Supreme Werewolf: If all are positive integers and there is one unique element that's missing in the bigger then it's going to be correct.
The Legendary Artichoke: What if the numbers are very large?
Supreme Werewolf: I see, then it can run over the int limit.
The Legendary Artichoke: Right, so if you're using a hashmap or hashset, it doesn't matter how big integers are: your solution will always be correct, but if your sum of all the integers in this vector are too big, then you'll have an overflow, and then your solution will not be correct. So how can you make this solution guaranteed to be correct.
Supreme Werewolf: I see, then I can do, subtract each individual...so in that case it can still overflow if I like subtract first of first and then sum those differences but it can still overflow if the first two numbers of the bigger one are too big and the first two of the other one are smaller then it can overflow. Do you want me to improve the sums solution or like think of something else different?
The Legendary Artichoke: Well I think you can certainly salvage the sums solution if you can deal with this overflow problem.
Supreme Werewolf: I see, so overflow….Difference might generally work but it's not guaranteed to work.
The Legendary Artichoke: Right, it will sometimes work and sometime fail depending on the size of the vector, and of course when we're talking about asymptotic analysis we're talking about big sizes. So it makes no sense to talk it being O(1) on a large input size if it's always going to fail on a large input size.

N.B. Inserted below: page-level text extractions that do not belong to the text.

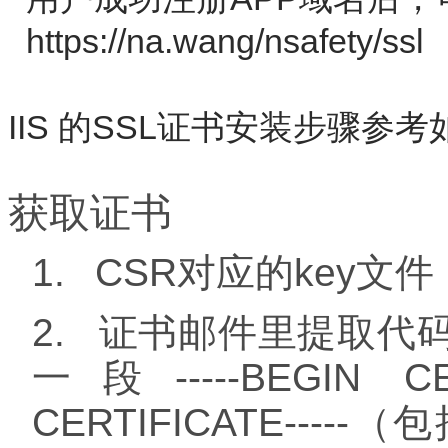
https://na.wang/nsafety/ssl
IIS 的SSL证书安装步骤参
获取证书
1.
CSR
对应的
key
文件
2.
证书邮件里提取代
一段
-----BEGIN CE
CERTIFICATE-----
（包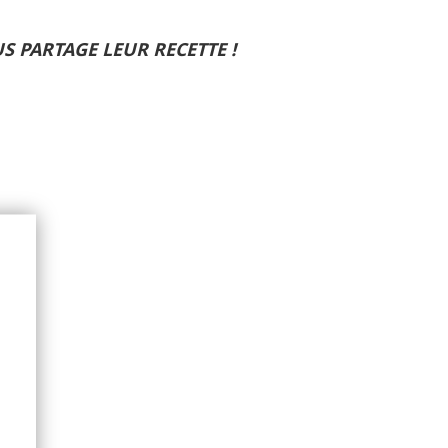
 PARTAGE LEUR RECETTE !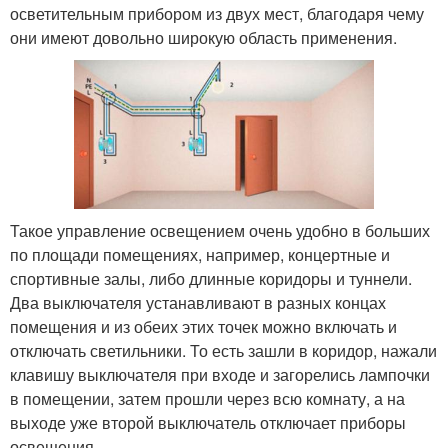
осветительным прибором из двух мест, благодаря чему
они имеют довольно широкую область применения.
Такое управление освещением очень удобно в больших
по площади помещениях, например, концертные и
спортивные залы, либо длинные коридоры и туннели.
Два выключателя устанавливают в разных концах
помещения и из обеих этих точек можно включать и
отключать светильники. То есть зашли в коридор, нажали
клавишу выключателя при входе и загорелись лампочки
в помещении, затем прошли через всю комнату, а на
выходе уже второй выключатель отключает приборы
освещения.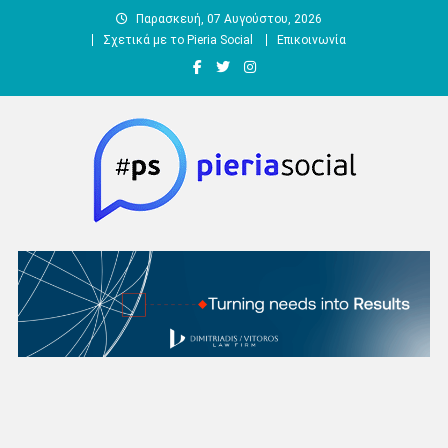
Μεταπηδήστε
Παρασκευή, 07 Αυγούστου, 2026
στο
Σχετικά με το Pieria Social
Επικοινωνία
περιεχόμενο
Pieria Social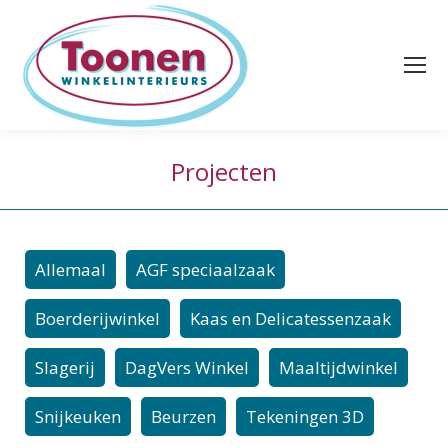
Projecten
Allemaal
AGF speciaalzaak
Boerderijwinkel
Kaas en Delicatessenzaak
Slagerij
DagVers Winkel
Maaltijdwinkel
Snijkeuken
Beurzen
Tekeningen 3D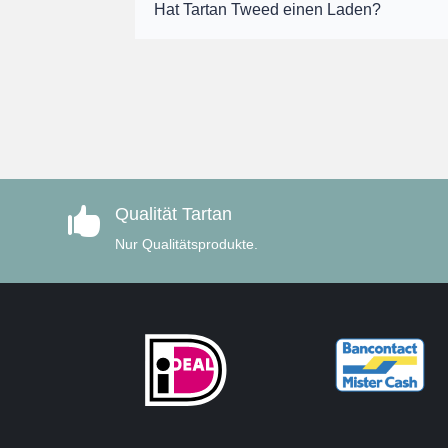
Hat Tartan Tweed einen Laden?
Qualität Tartan

Nur Qualitätsprodukte.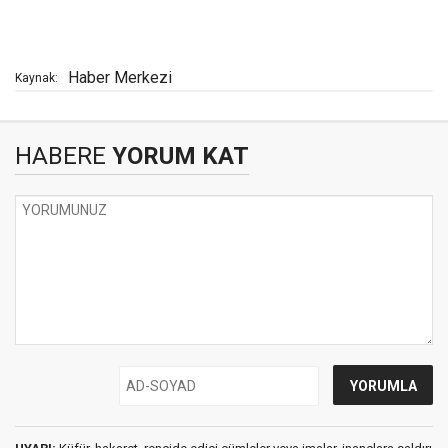
Haber Merkezi
Kaynak:
HABERE
YORUM KAT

Supreme Werewolf: So I mean one solution that I have is that instead of summing each array separately then taking the difference, I could sum the difference of each individual element. I get the element of first and that of second and I sum those differences and the answers will be smaller. But the problem can be that depending on the ordering of the array the sum can overflow.
The Legendary Artichoke: Right.
Supreme Werewolf: So that might not work, how do I prevent overflow. One other thing I could do is….I will take the sum of the differences and, depending if the differences are going positive….Okay, so if the sum is going positive then I'm going to subtract from the second array, and if the sum is going negative I'll add from the first array that way it's guaranteed to work.
The Legendary Artichoke: Yeah that makes sense, why don't you try implementing that?
Supreme Werewolf: Sure.
Supreme Werewolf
Supreme Werewolf: Okay so find_missing3(), I have two points h1 = 0 and h2 = 0. And I have int sum = 0….or what I can do is sum = bigger[bigger.size()-1]. Oh wait, am I doing this right? No, I don't need this loop….while(h1 < bigger.size() || h2 < smaller.size()) so the head is still before the end, do this: if(sum<0) then I need to add stuff from the bigger array. If there is stuff still available there, in the bigger array, then add bigger[h1], h1++. Else then if(h2 < smaller.size()) then sum += smaller[h2]. Now while h1 is less than this, and while h2 is less than this…sum -= bigger[h2], and return sum. Alright.
The Legendary Artichoke: Okay, so why don't you generate some large and small integers and see...let's try this with large integers and see what happens.
Supreme Werewolf: Okay.
The Legendary Artichoke: Well, these aren't going to be valid ints, right? Or, I don't actually know.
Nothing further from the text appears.